GEW: Den Blick in der Tarifarbeit weiten

Im Gespräch mit Daniel Merbitz

Angst vor Konflikten hat er nicht – beste Voraussetzungen für seinen neuen Job: Daniel Merbitz wurde mit 79,8 Prozent der Stimmen des GEW-Gewerkschaftstags als neuer Leiter für den Bereich Tarif- und Beamt*innenpolitik gewählt. Der 41-Jährige bringt langjährige Erfahrungen aus der Tarifarbeit in Sachsen-Anhalt mit. Mit welchen Ideen startet er nun auf Bundesebene?

nds: Wie bewertest du den Tarifabschluss von Februar 2017 und damit verbunden den Tarifvertrag zur Lehrkräfte-Eingruppierung?

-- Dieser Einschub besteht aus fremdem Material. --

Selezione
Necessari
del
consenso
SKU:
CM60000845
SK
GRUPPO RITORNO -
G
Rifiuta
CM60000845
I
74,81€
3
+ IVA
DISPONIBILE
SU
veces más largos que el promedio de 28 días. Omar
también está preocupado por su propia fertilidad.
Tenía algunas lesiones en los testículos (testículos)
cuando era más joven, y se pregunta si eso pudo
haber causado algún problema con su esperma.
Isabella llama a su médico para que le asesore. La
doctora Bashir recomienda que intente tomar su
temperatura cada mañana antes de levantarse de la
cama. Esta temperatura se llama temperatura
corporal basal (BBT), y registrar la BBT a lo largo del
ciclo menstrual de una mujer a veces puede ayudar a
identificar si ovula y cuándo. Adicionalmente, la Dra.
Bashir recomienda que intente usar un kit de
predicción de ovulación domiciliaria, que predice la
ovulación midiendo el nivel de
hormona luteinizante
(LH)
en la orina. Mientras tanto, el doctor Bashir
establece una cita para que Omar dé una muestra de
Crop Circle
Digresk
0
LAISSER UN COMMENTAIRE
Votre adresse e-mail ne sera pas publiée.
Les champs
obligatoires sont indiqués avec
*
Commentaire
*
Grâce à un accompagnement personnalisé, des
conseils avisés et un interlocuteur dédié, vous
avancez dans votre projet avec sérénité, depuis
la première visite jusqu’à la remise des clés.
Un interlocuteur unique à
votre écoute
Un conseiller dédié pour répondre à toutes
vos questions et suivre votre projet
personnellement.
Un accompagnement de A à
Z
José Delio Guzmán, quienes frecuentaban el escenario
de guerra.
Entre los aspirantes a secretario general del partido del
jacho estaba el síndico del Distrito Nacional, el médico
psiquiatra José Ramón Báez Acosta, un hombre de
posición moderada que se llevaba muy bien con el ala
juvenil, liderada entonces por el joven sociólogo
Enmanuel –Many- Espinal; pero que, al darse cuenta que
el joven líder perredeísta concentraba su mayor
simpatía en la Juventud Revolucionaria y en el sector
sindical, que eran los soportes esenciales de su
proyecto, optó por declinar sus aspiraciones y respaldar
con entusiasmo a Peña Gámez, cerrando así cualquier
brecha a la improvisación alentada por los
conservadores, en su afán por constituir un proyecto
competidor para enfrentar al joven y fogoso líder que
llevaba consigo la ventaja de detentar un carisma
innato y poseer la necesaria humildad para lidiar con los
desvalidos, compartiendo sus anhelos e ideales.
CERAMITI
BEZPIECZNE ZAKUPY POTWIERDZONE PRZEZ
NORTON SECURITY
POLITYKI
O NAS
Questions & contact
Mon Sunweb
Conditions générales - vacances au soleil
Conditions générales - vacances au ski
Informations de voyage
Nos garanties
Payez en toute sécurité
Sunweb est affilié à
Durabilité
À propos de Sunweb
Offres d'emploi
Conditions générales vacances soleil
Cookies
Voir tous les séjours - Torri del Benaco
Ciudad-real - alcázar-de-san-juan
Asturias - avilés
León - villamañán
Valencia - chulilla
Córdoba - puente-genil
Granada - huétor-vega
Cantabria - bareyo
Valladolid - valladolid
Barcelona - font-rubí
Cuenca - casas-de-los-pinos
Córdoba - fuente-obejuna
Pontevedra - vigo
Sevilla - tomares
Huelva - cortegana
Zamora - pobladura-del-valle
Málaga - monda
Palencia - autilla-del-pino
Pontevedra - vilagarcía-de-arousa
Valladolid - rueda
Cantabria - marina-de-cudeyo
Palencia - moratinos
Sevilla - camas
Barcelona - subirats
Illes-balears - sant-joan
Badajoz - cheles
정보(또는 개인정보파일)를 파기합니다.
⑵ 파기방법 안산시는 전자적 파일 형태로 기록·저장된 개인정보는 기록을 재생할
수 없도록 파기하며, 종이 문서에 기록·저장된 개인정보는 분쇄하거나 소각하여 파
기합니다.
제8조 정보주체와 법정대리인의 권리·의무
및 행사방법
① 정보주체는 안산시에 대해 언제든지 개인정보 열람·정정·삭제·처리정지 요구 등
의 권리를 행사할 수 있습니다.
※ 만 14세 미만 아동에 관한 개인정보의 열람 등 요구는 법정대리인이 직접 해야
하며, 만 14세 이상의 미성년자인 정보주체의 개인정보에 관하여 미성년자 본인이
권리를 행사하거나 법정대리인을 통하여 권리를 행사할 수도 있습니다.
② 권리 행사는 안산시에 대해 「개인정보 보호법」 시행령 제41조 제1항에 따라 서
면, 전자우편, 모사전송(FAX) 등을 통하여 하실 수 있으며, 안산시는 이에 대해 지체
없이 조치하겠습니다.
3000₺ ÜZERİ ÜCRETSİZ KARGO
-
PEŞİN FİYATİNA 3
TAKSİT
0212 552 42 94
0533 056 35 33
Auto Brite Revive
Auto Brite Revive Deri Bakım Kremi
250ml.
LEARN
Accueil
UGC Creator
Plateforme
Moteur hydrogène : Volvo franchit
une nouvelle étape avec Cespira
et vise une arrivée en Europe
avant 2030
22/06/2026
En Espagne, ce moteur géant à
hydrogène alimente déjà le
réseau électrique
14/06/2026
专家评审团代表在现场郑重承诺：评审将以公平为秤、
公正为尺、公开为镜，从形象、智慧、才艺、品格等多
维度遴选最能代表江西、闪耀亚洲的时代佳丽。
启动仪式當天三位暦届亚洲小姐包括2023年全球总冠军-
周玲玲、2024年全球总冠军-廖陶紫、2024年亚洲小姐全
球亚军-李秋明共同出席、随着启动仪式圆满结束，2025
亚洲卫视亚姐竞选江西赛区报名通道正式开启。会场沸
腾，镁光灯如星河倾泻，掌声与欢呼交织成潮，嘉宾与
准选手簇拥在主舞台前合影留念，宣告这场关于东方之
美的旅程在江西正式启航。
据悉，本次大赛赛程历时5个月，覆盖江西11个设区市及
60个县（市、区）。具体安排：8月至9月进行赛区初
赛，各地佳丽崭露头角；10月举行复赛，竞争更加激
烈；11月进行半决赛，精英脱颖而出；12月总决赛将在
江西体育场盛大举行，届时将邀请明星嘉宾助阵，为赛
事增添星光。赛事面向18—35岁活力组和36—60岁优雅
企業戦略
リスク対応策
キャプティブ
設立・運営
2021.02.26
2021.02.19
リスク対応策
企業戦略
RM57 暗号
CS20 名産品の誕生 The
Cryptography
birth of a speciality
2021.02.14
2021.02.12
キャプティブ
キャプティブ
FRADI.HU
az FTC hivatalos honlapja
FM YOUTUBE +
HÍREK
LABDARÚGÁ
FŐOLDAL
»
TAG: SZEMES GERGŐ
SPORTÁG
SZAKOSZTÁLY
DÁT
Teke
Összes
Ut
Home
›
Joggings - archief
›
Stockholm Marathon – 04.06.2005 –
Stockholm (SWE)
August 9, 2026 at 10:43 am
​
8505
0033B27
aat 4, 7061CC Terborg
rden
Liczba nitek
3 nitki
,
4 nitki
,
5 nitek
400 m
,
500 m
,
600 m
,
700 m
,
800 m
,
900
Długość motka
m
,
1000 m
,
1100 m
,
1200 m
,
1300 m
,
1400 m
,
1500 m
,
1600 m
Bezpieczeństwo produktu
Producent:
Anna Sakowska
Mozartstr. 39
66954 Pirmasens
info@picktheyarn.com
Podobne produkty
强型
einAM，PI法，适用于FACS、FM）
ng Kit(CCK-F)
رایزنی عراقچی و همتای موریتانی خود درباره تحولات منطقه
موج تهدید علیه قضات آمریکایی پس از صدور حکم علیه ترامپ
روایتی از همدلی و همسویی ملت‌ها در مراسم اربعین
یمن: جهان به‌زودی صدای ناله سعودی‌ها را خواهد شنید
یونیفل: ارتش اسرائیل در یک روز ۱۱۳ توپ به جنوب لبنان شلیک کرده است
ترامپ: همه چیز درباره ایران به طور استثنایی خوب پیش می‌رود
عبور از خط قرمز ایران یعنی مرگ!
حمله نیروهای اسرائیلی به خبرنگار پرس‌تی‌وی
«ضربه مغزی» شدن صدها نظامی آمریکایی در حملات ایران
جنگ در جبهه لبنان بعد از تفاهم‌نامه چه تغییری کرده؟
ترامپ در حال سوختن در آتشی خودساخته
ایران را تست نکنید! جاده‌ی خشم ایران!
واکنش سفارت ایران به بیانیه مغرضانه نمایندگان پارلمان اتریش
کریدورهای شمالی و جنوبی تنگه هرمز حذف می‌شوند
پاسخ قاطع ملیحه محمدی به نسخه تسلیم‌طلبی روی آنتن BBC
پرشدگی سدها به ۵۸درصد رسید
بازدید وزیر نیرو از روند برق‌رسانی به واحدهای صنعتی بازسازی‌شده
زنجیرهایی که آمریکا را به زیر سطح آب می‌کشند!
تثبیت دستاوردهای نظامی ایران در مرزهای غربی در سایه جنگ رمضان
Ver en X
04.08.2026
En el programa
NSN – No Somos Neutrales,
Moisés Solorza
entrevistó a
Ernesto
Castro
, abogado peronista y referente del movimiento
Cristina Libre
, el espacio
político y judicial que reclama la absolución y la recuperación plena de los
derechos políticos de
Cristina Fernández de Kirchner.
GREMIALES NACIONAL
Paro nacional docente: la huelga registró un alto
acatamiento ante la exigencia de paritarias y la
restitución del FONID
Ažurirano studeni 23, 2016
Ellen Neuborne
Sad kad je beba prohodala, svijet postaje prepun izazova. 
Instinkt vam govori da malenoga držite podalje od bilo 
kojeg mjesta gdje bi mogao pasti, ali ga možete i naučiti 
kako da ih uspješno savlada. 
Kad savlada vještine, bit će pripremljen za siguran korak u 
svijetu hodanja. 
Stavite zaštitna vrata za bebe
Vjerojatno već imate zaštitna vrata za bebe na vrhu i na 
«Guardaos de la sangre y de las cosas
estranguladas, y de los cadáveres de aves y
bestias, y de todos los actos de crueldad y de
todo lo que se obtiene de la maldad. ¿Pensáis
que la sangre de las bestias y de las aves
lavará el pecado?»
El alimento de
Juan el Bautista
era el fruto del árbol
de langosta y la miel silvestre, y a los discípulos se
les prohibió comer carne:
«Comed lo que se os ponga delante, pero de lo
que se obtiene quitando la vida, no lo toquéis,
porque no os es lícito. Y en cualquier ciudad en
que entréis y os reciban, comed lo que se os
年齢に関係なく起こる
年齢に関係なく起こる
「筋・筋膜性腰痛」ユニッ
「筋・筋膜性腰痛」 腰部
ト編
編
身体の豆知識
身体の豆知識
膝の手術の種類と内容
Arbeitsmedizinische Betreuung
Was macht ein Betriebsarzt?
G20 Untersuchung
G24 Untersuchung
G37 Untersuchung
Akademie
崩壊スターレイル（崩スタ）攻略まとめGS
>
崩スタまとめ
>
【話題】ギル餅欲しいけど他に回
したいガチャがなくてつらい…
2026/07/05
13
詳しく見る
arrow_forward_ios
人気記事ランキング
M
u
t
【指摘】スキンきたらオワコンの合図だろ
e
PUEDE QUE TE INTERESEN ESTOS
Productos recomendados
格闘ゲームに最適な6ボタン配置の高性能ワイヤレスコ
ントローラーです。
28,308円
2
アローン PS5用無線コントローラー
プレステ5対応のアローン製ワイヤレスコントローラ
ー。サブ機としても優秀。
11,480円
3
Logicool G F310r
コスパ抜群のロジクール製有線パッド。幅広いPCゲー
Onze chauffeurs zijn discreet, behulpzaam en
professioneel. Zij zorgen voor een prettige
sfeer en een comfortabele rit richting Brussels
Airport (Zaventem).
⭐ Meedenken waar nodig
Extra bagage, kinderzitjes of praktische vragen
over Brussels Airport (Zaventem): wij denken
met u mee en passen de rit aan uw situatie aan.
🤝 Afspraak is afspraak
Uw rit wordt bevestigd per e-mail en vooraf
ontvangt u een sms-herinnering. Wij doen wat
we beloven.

Daniel Merbitz: Ich habe mich gefreut, mit welcher Stärke wir in diese Tarifrunde gegangen sind. Das Engagement unserer Mitglieder hat diese Tarifrunde zum Erfolg werden lassen, trotz des engen Zeitfensters, trotz der komplizierten Terminsituation aufgrund der Schulferien. Die Plätze waren voll, überall ein Meer von unseren rot-weißen GEW-Fahnen. Das hat nicht nur die Arbeitgeberseite beeindruckt, sondern auch die Öffentlichkeit.
Und auch das Tarifergebnis kann sich sehen lassen: Wir haben neben der sozialen Komponente und der linearen Erhöhung vor allem die stufenweise Einführung der Erfahrungsstufe 6 in den Entgeltgruppen 9 bis 15 erreicht. Hier gab es immer eine Ungleichbehandlung, die wir als GEW lange kritisiert haben. Dass die GEW den Tarifvertrag über die Eingruppierung und die Entgeltordnung für die Lehrkräfte der Länder (TV EntgO-L) akzeptiert hat, eröffnet uns zugleich die Möglichkeit, dass wir nun gezielt auf Verbesserungen hinarbeiten können. Dies war nicht möglich, solange wir nicht Tarifvertragspartei waren. Dieser Eingruppierungstarifvertrag war in der GEW lange kontrovers diskutiert worden. Dennoch haben am Ende die Argumente für die Unterzeichnung überwogen. In der Praxis wurde dieser Tarifvertrag von den Arbeitgebern bereits angewandt und es gibt neben den kritikwürdigen Punkten ja auch materielle Verbesserungen. Dies durfte man in dieser Debatte dennoch nicht vergessen.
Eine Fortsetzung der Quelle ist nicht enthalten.